Ian Drennan, director of corporate enforcement: internal emails reveal frustration. Photograph: Dara Mac Dónaill

Ian Drennan, director of corporate enforcement: internal emails reveal frustration. Photograph: Dara Mac Dónaill


Ireland’s corporate enforcer had to wait almost a year for a requested allocation of six detectives to strengthen its investigating resources despite repeated requests to An Garda Síochána.

Internal emails detail how Office of the Director Corporate Enforcement (ODCE) director Ian Drennan grew frustrated, at one stage saying the Garda had “clearly no intention” of transferring the officers in the foreseeable future.

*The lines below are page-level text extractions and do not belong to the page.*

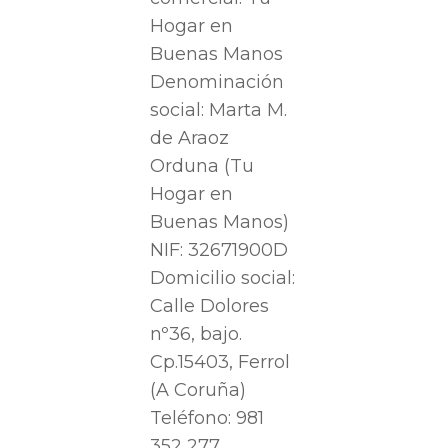
Hogar en
Buenas Manos
Denominación
social: Marta M.
de Araoz
Orduna (Tu
Hogar en
Buenas Manos)
NIF: 32671900D
Domicilio social:
Calle Dolores
nº36, bajo.
Cp.15403, Ferrol
(A Coruña)
Teléfono: 981
352 277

Mr Drennan first wrote to Garda Commissioner Drew Harris in July last year seeking the six new detectives, copying his letter to Tánaiste Leo Varadkar and Minister of State Robert Troy.

“As you are aware,” he wrote, “there has, in recent years, been a considerable focus on strengthening Ireland’s capacity to tackle so-called ‘white collar crime’. In that context, I would hope that you would look favourably upon this request.”

On October 12th, he wrote again, having received only an acknowledgment of the original letter. “A response would be appreciated,” he wrote.


Two weeks later, Mr Drennan was again in contact with the Garda Commissioner – this time about the likely transfer of one of the watchdog’s existing detective inspectors due to promotion. Mr Drennan noted that “significant delays” had been experienced in these circumstances in the past with a vacancy in the role at one stage lasting for more than a year.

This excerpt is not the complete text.